Até meados de 1977, as expressões "até que a morte nos separe" e "o que Deus uniu, o homem não separa" eram muito mais do que chavões: representavam a realidade de um país cuja população era predominantemente católica e conservadora, e que via o casamento como um sacramento, uma união indissolúvel. Naquele ano, com a promulgação da Emenda Constitucional n.º 9 e posterior advento da Lei n.º 6.515, foi estabelecida a figura do divórcio, o qual, nos exatos termos do artigo 24, "põe termo ao casamento e aos efeitos civis do matrimônio religioso."
A Lei do Divórcio disciplinou a matéria e promoveu alterações no Código Civil de 1916 e Código de Processo Civil de 1973. Assim, o fim do matrimônio passava necessariamente por duas etapas distintas: enquanto a separação judicial colocava termo à sociedade conjugal, o divórcio dissolvia o vínculo matrimonial.
Até a Emenda Constitucional n.º 66/2010, havia prazos a serem observados: o casal devia provar que estava separado judicialmente há 01 (um) ano para que a separação fosse convertida em divórcio, ou separado de fato há 02 (dois) anos para a decretação do divórcio direto. Com a nova redação dada ao § 6.º do artigo 226 da Constituição Federal de 1988, atualmente "o casamento civil pode ser dissolvido pelo divórcio", sem a necessidade de prévia separação judicial ou de fato.
Sobre o assunto, temos ainda a Lei n.º 11.441/2007, que surgiu no ordenamento jurídico brasileiro com o intuito de desafogar o Poder Judiciário, bem como agilizar a realização de procedimentos mais simples através da via administrativa, ou seja, por meio de escritura pública a ser lavrada em Tabelionato - caso da Separação, Divórcio e Partilha Extrajudicial , tema sobre o qual já escrevemos aqui no blog (clique no link).
Em 2019, uma nova modalidade de divórcio surgiu e vem se firmando em nossos Tribunais: o divórcio liminar unilateral ou impositivo. Ao conceder pedido de urgência formulado por uma das partes, o Magistrado decreta a dissolução do vínculo matrimonial antes da manifestação do outro cônjuge (ou até mesmo de sua citação no processo), em sede de tutela antecipada.
Embora o Código de Processo Civil de 2015 nada diga a respeito, os Juízes têm aplicado as disposições referentes à tutela provisória de evidência - por se tratar de direito potestativo e incondicional, bastando a manifestação de vontade inequívoca da parte, sendo dispensável o contraditório. Assim:
Art. 300. A tutela de urgência será concedida quando houver elementos que evidenciem a probabilidade do direito e o perigo de dano ou o risco ao resultado útil do processo.

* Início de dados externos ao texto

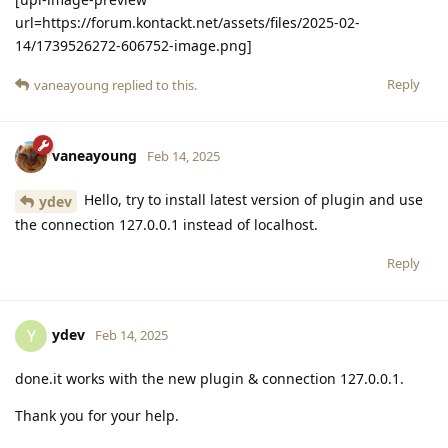
url=https://forum.kontackt.net/assets/files/2025-02-
14/1739526272-606752-image.png]
Reply
vaneayoung
replied to this.
vaneayoung
Feb 14, 2025
Hello, try to install latest version of plugin and use
ydev
the connection 127.0.0.1 instead of localhost.
Reply
ydev
Y
Feb 14, 2025
done.it works with the new plugin & connection 127.0.0.1.
Thank you for your help.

Art. 311. A tutela da evidência será concedida, independentemente da demonstração de perigo de dano ou de risco ao resultado útil do processo, quando:
(...)
II - as alegações de fato puderem ser comprovadas apenas documentalmente e houver tese firmada em julgamento de casos repetitivos ou em súmula vinculante;
(...)
IV - a petição inicial for instruída com prova documental suficiente dos fatos constitutivos do direito do autor, a que o réu não oponha prova capaz de gerar dúvida razoável.
Em razão da pandemia do coronavírus, estima-se que o número de divórcios aumente consideravelmente, face a necessidade de convivência maior do casal por conta do isolamento social. Sozinhos e confinados, acabam aflorando os conflitos e as diferenças se tornam gritantes, podendo a coabitação chegar ao ponto de se mostrar insustentável. Há de se atentar também para a relação entre Distanciamento Social e Violência Doméstica (clique no link).
Além de ser perfeitamente aplicável às situações de agressão contra a mulher - em que a separação se mostra urgente e necessária -, a decretação do divórcio liminar unilateral também cabe nos casos em que uma das partes se nega a encerrar o vínculo formalmente - muitas vezes por pura e simples implicância, ou se encontra em local incerto/ não sabido, gerando transtornos àquele(a) que pretende seguir a vida sozinho ou com um novo cônjuge/ companheiro.
O casamento, que até o final dos anos 70 tinha ares de imutabilidade, em que não raro os cônjuges sujeitavam-se a uma vida de infelicidade, fadados ao sofrimento perpétuo em face da proibição de rompimento do vínculo, hoje tem como única "amarra" os laços de AMOR. Assim, nos dias atuais a longevidade do matrimônio está intimamente ligada à ideia de construção, manutenção e fortalecimento das conexões de afeto.